Starting at the bottom, creating a tangible project, sharing and limiting risk. This is what crowdfunding and Islamic finance is all about when they come together
Islamic finance abides by the Sharia law. It demands socially responsible investment, with a real impact on the community. The interpretations of the Quran prohibit interest (“riba” in Arabic) on loans, and speculation – but not the fees for the provision of a service. In other words, they require sustainable investment. This is why, in addition to being deeply connected with crowdfunding, Islamic finance is also linked to renewable energy.
“The concept and structure of crowdfunding are perfectly Sharia compliant,” says Alberto Brugnoni, managing partner of Assaif, the oldest Islamic finance consultancy in Europe, “Crowdfunding has the same participatory methods that are the cornerstone of Islamic finance”.
In most cases, in fact, the difference between reward or equity-based crowdfunding platforms and Islamic platforms is virtually non-existent. In the first case, a promoter presents a project, asking the community to help in exchange for a reward which is proportional to the financial support. Those who participate are not investors but rather contributors.
Equity crowdfunding is Sharia-friendly too: “Because investors purchase a share in the company, participating in gains and losses,” explains Zakaria Abouabid, of Latham & Watkinssi Associates and Islamic finance expert.
What then distinguishes Islamic from “secular” crowdfunding? The first difference is the exclusion of interest, provided for – as an incentive – on some platforms such as the British Abundance.

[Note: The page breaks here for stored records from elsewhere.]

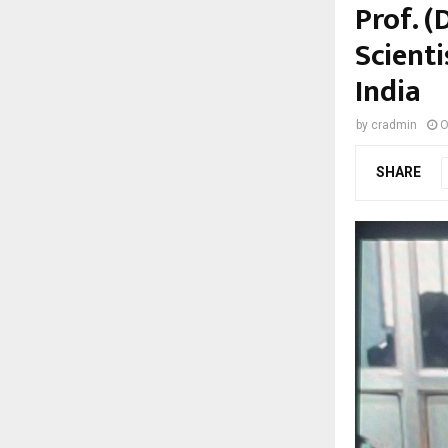
Prof. 
Scienti
India
by
cradmin
O
SHARE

The second concerns “the legality” of the project, which must be “halal” (i.e., allowed by Sharia). In other words, crowdfunding must avoid the promotion of forbidden substances and activities such as gambling, alcohol and animal fats. It’s not just about wine, beer or pork; make-up and even clothes may contain prohibited items.
Differences can even be found with the so-called Western “ethical” platform. Boundaries are still somewhat blurred since “no legal definition or list of platforms exists, nor any figures about their turnover,” says Umberto Piattelli, partner of the international legal practice Osborne Clarke.

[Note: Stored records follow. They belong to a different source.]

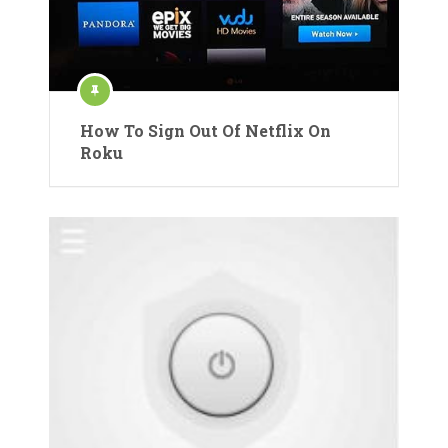
How To Sign Out Of Netflix On
Roku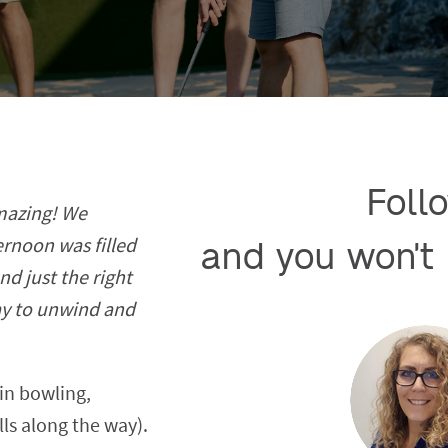
Follo
amazing! We
ernoon was filled
and you won't 
nd just the right
ay to unwind and
in bowling,
lls along the way).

The boundaries of what is considered “ethical” are empirical. “What changes is the aim,” maintains Piattelli, “The ethical quality is to be found in the project, or in the individual, association, company or institution, like those dealing with crowdfunding donations or social lending to support charity projects.” Some examples are Rete del Dono, Produzioni Dal Basso or DeRev.
But while generalist and ethical platforms have the same fundraising system, Islamic platforms require stricter financing rules .This includes prohibiting interest as we saw earlier, and “halal” projects which are automatically certified, not case by case. For this reason, according to Piattelli, “The concept of ‘ethical’ is not comparable with Islamic platforms.”
A growing number of Sharia-compliant platforms have emerged recent years. Among them are Ethiscrowd, which focuses on equity crowdfunding and real estate; Kapitalboost, which targets small and medium enterprises; Lounchgood which is the best known and most generic. It works like Kickstarter, dealing with both equity and reward-based projects, and so far it has managed to raise over $16 million.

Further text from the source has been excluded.